Opinion
No. TCA 81-0787.
November 23, 1981.
ORDER
Appellants, James W. Peacock, Jr., and Mary Patricia Peacock, have invoked this court's appellate jurisdiction, Bankruptcy Rule 801, and seek review of a bankruptcy court order requiring the Farmers Merchants Bank to marshal certain assets when foreclosing mortgaged property of the bankrupt, Bill Peacock Chevrolet, Inc. I conclude the factual findings of the bankruptcy court are ambiguous and insufficient to support its decision. The decision must be vacated and remanded for further proceedings.
Farmers Merchants Bank loaned Bill Peacock Chevrolet $150,000.00. The loan was secured by a second mortgage upon corporate real estate.
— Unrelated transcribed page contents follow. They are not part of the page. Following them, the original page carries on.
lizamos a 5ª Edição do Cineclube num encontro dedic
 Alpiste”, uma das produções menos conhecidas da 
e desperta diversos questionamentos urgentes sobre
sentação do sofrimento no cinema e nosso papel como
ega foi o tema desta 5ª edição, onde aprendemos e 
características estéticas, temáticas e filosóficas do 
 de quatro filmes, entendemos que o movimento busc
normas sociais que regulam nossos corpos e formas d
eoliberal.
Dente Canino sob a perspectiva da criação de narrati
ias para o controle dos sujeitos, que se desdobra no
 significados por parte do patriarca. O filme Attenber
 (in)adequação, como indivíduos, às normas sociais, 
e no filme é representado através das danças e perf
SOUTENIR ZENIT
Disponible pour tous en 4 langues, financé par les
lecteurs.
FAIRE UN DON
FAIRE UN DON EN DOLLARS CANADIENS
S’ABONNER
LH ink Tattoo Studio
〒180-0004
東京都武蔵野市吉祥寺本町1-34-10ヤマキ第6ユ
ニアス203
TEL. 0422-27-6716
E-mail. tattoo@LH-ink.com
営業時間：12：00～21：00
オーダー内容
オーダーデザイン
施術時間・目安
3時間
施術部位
A second mortgage upon property of the corporation's principal stockholders, Mr. and Mrs. Peacock, and their personal guarantee of payment further protected the bank's position. When the balance of the loan had been reduced to $75,000.00, Farmers Merchants loaned Bill Peacock Chevrolet $50,000.00 more. This note was secured by the same second mortgages as the first. The Peacocks signed the note in spaces identifying the signers as makers of the note along with Bill Peacock Chevrolet, Inc.
Farmers Merchants asked the bankruptcy court to lift the automatic stay and allow it to proceed in court against the security for its loans. Robert E. Gibson, trustee of the bankrupt estate, as representative of the estate's creditors, asked the court to require the bank to marshal its securities and move first against the Peacock's mortgaged personal property. The Bank and the Peacocks did not like the idea and opposed it.
Marshaling is a doctrine created by courts of equity to provide fair treatment for creditors of the same debtor. It applies when one creditor has access to two of the debtor's funds from which it may satisfy its debt while another creditor only has access to one of the funds. Meyer v. United States, 375 U.S. 233, 84 S.Ct. 318, 11 L.Ed.2d 293 (1963); In re Green's Fashions, 597 F.2d 130 (8th Cir. 1979); Coombes v. Wheeler, 131 Fla. 593, 179 So. 785 (1938). The marshaling doctrine allows a court to require a creditor to satisfy its debt from the fund the other creditor cannot reach. That leaves the creditor with access to only one fund assets to satisfy its debt. Id.
Marshaling, as ordered by the bankruptcy court, required the Bank to satisfy its debts from the Peacock's personal property. It was done in the most painless way possible, by subrogating the trustee, Bill Peacock Chevrolet's creditors incarnate, to the Bank's lien against the Peacock's personal property.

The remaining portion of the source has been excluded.